Artikel 5 Belastingtarief

Het tarief bedraagt per overnachting € 1,70.

Artikel 6 Belastingjaar

Het belastingjaar is gelijk aan het kalenderjaar.

Artikel 7 Wijze van heffing

De belasting wordt bij wege van aanslag geheven.

Artikel 8 Aanslaggrens

Belastingaanslagen van minder dan € 5,00 worden niet opgelegd.

Artikel 9 Voorlopige aanslag

Na aanvang van het belastingjaar, maar niet vóór 1 mei van het belastingjaar, kan aan de belastingplichtige een voorlopige aanslag worden opgelegd tot ten hoogste het bedrag, waarop de aanslag over dat jaar vermoedelijk zal worden vastgesteld.

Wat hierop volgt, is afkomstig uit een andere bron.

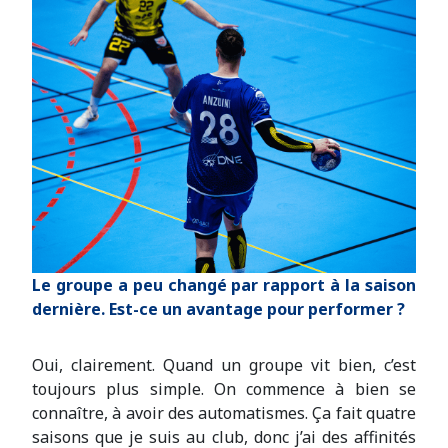
Le groupe a peu changé par rapport à la saison
dernière. Est-ce un avantage pour performer ?
Oui, clairement. Quand un groupe vit bien, c’est
toujours plus simple. On commence à bien se
connaître, à avoir des automatismes. Ça fait quatre
saisons que je suis au club, donc j’ai des affinités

Artikel 10 Termijnen van betaling

  • 1.

    De voorlopige aanslagen moeten worden betaald in één termijn die op de laatste dag van de maand volgend op de maand die in de dagtekening van het aanslagbiljet is vermeld.

  • 2.

    In afwijking van artikel 9, eerste lid, van de Invorderingswet 1990 moeten de aanslagen worden betaald in een termijn die vervalt op de laatste dag van de maand volgend op de maand die in de dagtekening van het aanslagbiljet is vermeld.

  • 3.

    De Algemene termijnenwet is niet van toepassing op de in het eerste lid gestelde termijnen.

Artikel 11 Nadere regels door het college van burgemeester en wethouders

Het college van burgemeester en wethouders kan nadere regels geven met betrekking tot de heffing en de invordering van de toeristenbelasting.

Artikel 12 Aanmeldingsplicht

De belastingplichtige bedoeld in artikel 3, eerste lid moet voordat hij voor de eerste keer na het in werking treden van deze verordening gelegenheid tot overnachten verschaft, dit schriftelijk te melden aan de door het college van burgemeester en wethouders aangewezen gemeenteambtenaren, bedoeld in artikel 231 tweede lid, onderdelen b en d, van de Gemeentewet.

Artikel 13 Kwijtschelding

Bij de invordering van de toeristenbelasting wordt geen kwijtschelding verleend.

Artikel 14 Nachtregister

Diegene die gelegenheid tot verblijf met overnachting biedt in de zin van deze verordening moet een nachtverblijfregister aanhouden, zodat gecontroleerd kan worden of de gedane aangifte toeristenbelasting juist is.

Artikel 15 Inwerkingtreding en citeertitel

  • 1.

    De 'Verordening toeristenbelasting 2015 van 13 november 2014, wordt ingetrokken met ingang van1 januari 2016, maar blijft van toepassing op de belastbare feiten die zich voor die datum hebben voorgedaan;

  • 2.

    Deze verordening treedt in werking met ingang van 1 januari 2016.

  • 3.

    De datum van ingang van de heffing is 1 januari 2016.

  • 4.

    Deze verordening wordt aangehaald als 'Verordening toeristenbelasting 2016'.

Deze verordening is vastgesteld in de openbare raadsvergadering van 12 november 2015.